Gostaria de manifestar meu total repúdio e asco eterno aos anfíbios em geral. Não entendo o funcionamento daqueles bichos, nem o porquê deles insistirem em aparecer a menos de cem campos de futebol de mim. Não é por nada não, é por tudo mesmo.


Nem vem que não tem. Sapo é a coisa mais feia que existe. O próprio Quintana falou que era um burguês balofo depois de uma noite de farra. Eu não entendo as pessoas que acham que um sapo feio é um bicho bonzinho. Não é, gente, não é. Quem fala aquele negócio de que sapo come os bichinhos e que mantém a fauna equilibrada devia olhar para o próprio umbigo. Ele pode até ser útil para uma fauna, em determinado lugar. Mas pra mim não é. Minha casa não tem brejos, enxames de vespas, baratas d'água, colméias gigantes e, infelizmente, cobras para comer os sapos. Quando por ventura aparecem alguns insetos indesejáveis damos graças a Deus por existir o Baigon, o Protex, as cobrinhas incendiárias e, mais recentemente, algumas bolachas Chernobyl que minha prima russa trouxe, que promovem a decadência genética e cancerígena de todos os tipos de insetos da sua casa.


Mas existe uma coisa pior do que o sapo, que; em geral, depois de um maço ruim de Derby e uns cinco quilos de sal você elimina. E quem se sentir ferido em sua consciência ambiental aqui é melhor nem ler, e não me digam que eu deveria ter avisado antes. O texto é meu e eu aviso quando eu quiser.

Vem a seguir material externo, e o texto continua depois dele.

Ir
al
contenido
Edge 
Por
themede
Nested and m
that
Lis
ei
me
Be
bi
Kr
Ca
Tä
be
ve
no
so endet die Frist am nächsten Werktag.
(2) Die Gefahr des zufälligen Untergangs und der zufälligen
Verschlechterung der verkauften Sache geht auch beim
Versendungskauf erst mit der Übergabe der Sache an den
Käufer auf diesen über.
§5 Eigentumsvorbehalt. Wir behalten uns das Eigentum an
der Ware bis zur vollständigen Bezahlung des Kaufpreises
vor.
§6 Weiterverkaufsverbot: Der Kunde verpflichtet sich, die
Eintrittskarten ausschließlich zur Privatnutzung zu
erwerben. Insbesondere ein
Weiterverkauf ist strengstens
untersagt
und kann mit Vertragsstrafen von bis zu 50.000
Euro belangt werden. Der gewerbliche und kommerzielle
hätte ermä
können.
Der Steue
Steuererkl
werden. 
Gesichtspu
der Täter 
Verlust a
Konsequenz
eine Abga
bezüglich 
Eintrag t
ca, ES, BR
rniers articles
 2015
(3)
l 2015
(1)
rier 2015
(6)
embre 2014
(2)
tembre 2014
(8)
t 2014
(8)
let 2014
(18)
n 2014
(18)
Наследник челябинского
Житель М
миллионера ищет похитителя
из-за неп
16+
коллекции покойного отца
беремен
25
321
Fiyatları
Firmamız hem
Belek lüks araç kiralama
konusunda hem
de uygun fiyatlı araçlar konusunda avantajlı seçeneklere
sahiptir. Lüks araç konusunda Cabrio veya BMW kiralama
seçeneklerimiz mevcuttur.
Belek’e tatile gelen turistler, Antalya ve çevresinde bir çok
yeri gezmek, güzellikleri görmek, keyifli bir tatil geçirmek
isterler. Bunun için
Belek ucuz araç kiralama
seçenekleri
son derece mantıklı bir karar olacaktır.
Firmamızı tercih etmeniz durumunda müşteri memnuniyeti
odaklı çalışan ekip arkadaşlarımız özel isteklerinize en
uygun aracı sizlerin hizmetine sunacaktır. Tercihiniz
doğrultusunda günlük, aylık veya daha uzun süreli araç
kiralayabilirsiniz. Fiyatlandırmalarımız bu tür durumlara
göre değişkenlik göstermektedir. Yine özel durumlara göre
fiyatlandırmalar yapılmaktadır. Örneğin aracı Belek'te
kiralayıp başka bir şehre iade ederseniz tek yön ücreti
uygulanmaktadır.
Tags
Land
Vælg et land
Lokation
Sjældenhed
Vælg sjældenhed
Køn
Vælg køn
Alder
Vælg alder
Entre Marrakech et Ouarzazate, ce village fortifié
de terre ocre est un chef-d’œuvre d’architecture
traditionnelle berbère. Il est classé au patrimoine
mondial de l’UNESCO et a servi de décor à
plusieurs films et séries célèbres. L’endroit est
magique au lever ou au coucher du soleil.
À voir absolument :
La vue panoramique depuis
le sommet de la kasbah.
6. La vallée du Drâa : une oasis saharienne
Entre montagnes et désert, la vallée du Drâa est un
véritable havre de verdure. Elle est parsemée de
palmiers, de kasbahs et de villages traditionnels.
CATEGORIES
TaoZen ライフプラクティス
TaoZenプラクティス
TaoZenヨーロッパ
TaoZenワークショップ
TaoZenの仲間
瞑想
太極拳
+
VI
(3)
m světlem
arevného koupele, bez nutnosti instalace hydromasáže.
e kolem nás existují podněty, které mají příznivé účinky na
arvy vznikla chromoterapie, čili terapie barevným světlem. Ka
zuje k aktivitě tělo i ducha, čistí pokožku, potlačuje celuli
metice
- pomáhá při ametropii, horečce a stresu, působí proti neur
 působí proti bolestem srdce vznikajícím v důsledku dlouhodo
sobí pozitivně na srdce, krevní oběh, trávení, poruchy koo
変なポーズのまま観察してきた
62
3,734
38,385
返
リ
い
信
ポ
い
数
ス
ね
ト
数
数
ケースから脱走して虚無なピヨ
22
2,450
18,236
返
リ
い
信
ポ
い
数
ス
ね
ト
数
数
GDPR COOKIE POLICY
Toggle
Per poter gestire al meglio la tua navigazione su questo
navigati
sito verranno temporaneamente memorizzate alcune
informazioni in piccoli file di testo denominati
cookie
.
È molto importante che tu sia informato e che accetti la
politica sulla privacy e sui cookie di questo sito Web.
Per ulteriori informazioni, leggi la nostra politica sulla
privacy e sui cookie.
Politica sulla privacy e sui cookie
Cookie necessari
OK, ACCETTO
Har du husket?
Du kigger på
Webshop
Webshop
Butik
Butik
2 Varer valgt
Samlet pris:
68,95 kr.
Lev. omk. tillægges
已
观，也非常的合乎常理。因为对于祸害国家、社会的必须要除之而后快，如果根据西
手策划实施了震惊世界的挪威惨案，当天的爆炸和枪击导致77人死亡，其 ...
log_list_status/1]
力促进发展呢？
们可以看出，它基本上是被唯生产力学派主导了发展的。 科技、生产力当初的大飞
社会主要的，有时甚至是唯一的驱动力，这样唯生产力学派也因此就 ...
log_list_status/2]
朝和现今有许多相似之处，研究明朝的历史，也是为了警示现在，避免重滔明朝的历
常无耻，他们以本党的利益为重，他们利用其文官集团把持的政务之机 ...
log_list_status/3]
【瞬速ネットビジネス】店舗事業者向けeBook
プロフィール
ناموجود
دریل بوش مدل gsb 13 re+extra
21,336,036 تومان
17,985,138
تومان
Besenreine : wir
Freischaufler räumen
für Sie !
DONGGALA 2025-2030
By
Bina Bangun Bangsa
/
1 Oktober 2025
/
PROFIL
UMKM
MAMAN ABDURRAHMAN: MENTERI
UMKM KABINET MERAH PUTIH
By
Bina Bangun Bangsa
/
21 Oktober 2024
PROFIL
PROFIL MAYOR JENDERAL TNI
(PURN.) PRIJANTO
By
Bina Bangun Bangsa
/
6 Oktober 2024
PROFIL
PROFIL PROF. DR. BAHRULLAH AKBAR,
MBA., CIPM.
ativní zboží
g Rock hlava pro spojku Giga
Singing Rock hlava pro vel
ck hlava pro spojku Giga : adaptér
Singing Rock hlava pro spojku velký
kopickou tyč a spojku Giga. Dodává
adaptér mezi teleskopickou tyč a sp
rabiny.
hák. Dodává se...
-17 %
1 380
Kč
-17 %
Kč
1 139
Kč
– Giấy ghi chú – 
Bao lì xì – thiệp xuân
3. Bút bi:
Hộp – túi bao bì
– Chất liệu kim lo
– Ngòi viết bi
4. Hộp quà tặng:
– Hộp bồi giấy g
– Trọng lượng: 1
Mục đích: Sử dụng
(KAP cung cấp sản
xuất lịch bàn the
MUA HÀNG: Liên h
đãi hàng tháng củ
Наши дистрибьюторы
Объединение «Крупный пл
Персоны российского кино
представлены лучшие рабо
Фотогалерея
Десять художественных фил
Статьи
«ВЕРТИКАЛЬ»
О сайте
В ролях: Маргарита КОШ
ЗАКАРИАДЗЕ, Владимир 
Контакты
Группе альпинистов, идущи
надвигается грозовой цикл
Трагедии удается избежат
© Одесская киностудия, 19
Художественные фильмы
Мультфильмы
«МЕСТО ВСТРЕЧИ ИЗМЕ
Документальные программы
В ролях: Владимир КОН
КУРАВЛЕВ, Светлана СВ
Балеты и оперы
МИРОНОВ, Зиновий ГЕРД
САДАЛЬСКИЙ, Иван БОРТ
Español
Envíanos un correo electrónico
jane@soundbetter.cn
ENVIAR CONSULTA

Estou acostumado a lavar minhas cuecas e pendurá-las no banheiro para secar, não importa o motivo, meus hábitos higiênicos não vem ao caso. No outro dia, antes do banho, dou uma conferida, você sabe, para ver se já secou, se está cheirosa ou enrugada, etc. Também gosto de apalpá-las, sentir a textura, essas coisas. Enfim, é uma questão de estilo.


Pois eu estava no meu sagrado ritual, com a cueca bem próxima ao nariz, erótico, beijando-a, quando algo profano se move lá dentro e vai direto pro chão, para todo o meu horror.


Que nojo, que nojo, que nojo.


Era uma perereca. Fiquei embasbacado com o acontecimento, até então inédito em minha vida. Mãe eu beijei uma perereca. Estava dentro da minha cueca, mãe! Que saudade da senhora, eu aqui falando com quatro paredes. Como assim, irônico, não tem graça nenhuma, não seja sarcástica. Pelo amor de Deus, aquilo é frio, beijei gelo, terá vindo da Patagônia? Quem me dera, Patagônia, lá eu nunca vi nenhum sapinho sequer e olha que eles são muito felizes, não tem mosquito algum. Como assim, cueca fica é no varal? A minha fica é no banheiro, segura de tanto mal! Um dia eu pus lá fora e veio um vento, mas um vento que minhas cuecas pararam do lado da carteira de identidade da Gilcilene Caçanova, coitada da Gil, vai ter que tirar a segunda via, não entreguei, sou um monstro, tiranossauro , fiz gude-gude à noite. Foi a primeira mulher a entrar na minha cueca, a senhora não entendeu a metáfora. Eu sei, não valo nada, prometo ser mais gente, melhorar, criar tipo. Mas não é só isso, mãe. Também tinha algumas minhocas aéreas, o chão do meu apartamento, no terceiro andar, estava repleto de minhocas, ninguém acredita, mas estava, não ponho cueca ao ar livre nunca mais na vida. E agora o que eu faço, tem um ser hediondo aqui comigo, acho que vou colocar o local nos classificados; e eu que que nem comecei a pagar a hipoteca.


-Mata.


Não, a senhora está louca? Esses bichinhos tem alma, a vó Semy dizia, sapientíssima, que quem matar uma perereca volta perereca na próxima encarnação. Não mato.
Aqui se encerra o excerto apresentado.